**Exercise instructions:** Below are records; please set down exactly the lines from the first through the one containing "Konfigurationsproblem mit der We".

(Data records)
_ _ _ _
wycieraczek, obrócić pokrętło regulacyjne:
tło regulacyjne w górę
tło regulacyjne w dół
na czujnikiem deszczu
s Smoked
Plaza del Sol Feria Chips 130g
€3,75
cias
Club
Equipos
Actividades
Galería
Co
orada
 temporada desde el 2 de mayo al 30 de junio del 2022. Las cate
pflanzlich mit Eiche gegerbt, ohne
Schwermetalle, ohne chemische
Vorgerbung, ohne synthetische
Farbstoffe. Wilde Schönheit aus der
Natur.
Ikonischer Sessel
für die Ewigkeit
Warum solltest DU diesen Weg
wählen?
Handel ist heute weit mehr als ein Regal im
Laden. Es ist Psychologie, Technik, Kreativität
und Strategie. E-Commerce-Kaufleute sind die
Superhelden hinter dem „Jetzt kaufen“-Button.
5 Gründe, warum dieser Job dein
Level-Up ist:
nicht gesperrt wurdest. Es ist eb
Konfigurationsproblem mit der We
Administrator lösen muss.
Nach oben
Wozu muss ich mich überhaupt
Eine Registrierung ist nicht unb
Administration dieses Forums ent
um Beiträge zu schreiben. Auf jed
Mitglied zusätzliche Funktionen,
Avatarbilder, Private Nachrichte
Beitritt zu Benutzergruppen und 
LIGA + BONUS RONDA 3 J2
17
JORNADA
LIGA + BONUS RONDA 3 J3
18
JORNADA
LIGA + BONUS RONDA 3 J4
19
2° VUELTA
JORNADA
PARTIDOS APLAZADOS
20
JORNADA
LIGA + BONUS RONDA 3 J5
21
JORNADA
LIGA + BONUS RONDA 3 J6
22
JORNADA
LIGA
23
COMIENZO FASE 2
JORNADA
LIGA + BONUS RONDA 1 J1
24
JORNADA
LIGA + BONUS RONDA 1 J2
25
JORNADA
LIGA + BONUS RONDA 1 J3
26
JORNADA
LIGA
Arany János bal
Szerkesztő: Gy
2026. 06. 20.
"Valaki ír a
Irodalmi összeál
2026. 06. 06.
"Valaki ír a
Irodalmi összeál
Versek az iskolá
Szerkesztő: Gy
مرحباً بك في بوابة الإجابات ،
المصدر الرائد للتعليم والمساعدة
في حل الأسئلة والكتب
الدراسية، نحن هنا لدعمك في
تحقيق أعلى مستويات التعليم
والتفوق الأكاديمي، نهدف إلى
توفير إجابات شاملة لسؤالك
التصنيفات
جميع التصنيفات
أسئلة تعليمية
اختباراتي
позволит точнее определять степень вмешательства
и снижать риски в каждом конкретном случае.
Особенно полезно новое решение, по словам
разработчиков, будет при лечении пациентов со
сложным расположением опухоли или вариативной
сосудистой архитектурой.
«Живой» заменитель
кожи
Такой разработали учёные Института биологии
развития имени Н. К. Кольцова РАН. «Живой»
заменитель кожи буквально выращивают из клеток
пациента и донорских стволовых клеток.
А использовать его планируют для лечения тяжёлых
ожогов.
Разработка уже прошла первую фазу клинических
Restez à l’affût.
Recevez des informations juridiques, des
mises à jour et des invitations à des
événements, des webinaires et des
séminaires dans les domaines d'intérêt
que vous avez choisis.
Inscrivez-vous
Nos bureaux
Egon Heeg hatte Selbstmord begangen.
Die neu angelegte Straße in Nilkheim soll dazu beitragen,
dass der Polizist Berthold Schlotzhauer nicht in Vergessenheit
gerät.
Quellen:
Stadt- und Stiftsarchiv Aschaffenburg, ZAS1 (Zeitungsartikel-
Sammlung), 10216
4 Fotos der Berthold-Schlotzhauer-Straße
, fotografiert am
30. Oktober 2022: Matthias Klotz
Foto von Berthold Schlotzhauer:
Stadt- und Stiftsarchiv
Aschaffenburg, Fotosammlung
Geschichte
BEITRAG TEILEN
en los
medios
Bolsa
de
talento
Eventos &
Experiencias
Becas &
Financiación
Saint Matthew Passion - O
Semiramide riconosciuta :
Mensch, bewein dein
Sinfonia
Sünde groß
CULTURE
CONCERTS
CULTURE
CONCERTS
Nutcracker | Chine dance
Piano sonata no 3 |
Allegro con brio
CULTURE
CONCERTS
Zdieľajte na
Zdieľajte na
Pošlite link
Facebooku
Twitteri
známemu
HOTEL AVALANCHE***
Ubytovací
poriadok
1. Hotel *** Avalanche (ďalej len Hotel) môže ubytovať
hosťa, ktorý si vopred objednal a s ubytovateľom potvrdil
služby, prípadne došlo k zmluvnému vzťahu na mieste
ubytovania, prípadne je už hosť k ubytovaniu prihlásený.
_ _ _ _
**Exercise output:**
wycieraczek, obrócić pokrętło regulacyjne:
tło regulacyjne w górę
tło regulacyjne w dół
na czujnikiem deszczu
s Smoked
Plaza del Sol Feria Chips 130g
€3,75
cias
Club
Equipos
Actividades
Galería
Co
orada
 temporada desde el 2 de mayo al 30 de junio del 2022. Las cate
pflanzlich mit Eiche gegerbt, ohne
Schwermetalle, ohne chemische
Vorgerbung, ohne synthetische
Farbstoffe. Wilde Schönheit aus der
Natur.
Ikonischer Sessel
für die Ewigkeit
Warum solltest DU diesen Weg
wählen?
Handel ist heute weit mehr als ein Regal im
Laden. Es ist Psychologie, Technik, Kreativität
und Strategie. E-Commerce-Kaufleute sind die
Superhelden hinter dem „Jetzt kaufen“-Button.
5 Gründe, warum dieser Job dein
Level-Up ist:
nicht gesperrt wurdest. Es ist eb
Konfigurationsproblem mit der We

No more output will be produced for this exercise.